*** Opening Supplied data ***
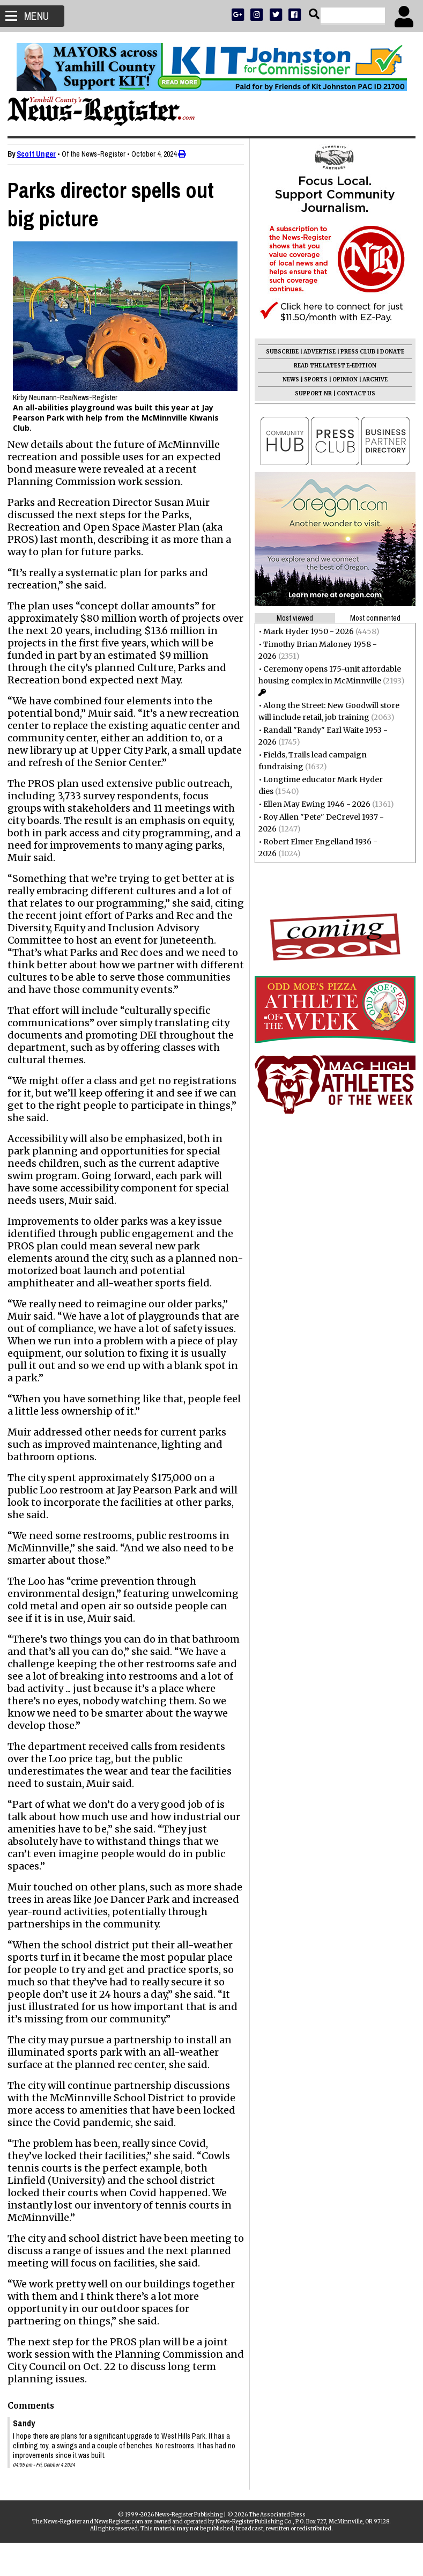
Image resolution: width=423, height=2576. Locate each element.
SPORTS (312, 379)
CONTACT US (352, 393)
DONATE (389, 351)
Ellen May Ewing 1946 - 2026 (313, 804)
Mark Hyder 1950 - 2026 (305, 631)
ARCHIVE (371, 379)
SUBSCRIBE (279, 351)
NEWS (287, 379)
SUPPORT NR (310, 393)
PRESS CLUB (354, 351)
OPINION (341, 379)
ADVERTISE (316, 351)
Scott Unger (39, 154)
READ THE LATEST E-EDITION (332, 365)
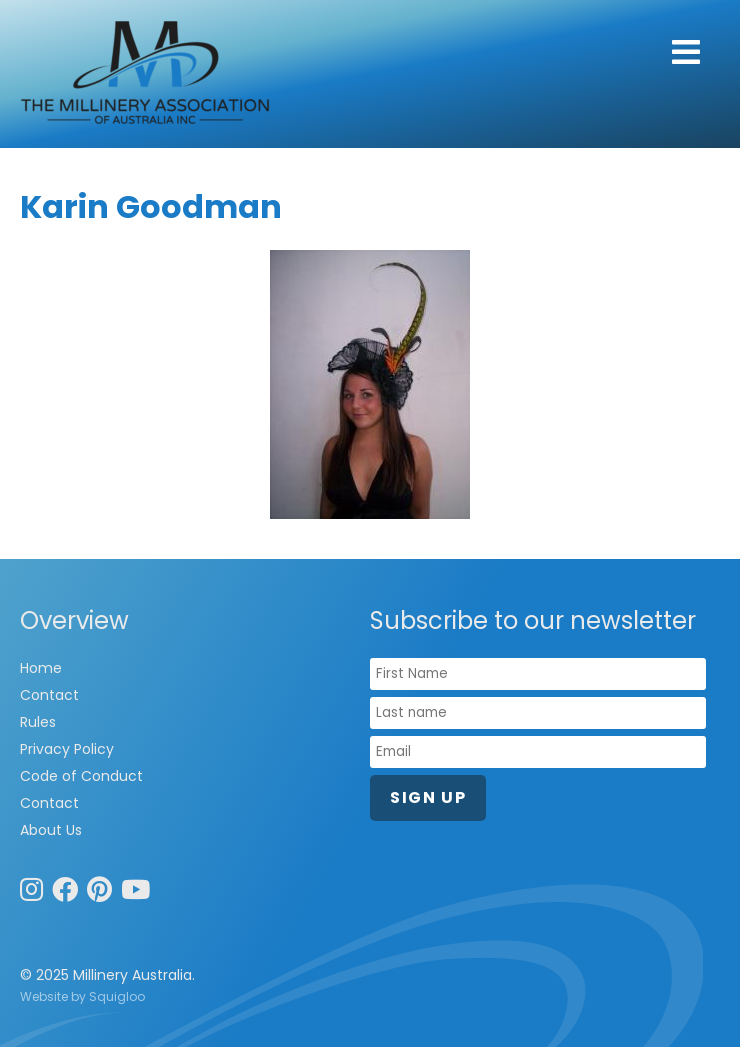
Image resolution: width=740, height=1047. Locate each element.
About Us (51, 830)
*** Closing Supplied data ***
* **Problem requirements**: The entries above are to be restated verbatim, with no pictures carried over.

* **Written reply**:
Image resolution: width=423, height=2576. Locate each element.
SPORTS (312, 379)
CONTACT US (352, 393)
DONATE (389, 351)
Ellen May Ewing 1946 - 2026 (313, 804)
Mark Hyder 1950 - 2026 (305, 631)
ARCHIVE (371, 379)
SUBSCRIBE (279, 351)
NEWS (287, 379)
SUPPORT NR (310, 393)
PRESS CLUB (354, 351)
OPINION (341, 379)
ADVERTISE (316, 351)
Scott Unger (39, 154)
READ THE LATEST E-EDITION (332, 365)
Image resolution: width=740, height=1047. Locate each element.
About Us (51, 830)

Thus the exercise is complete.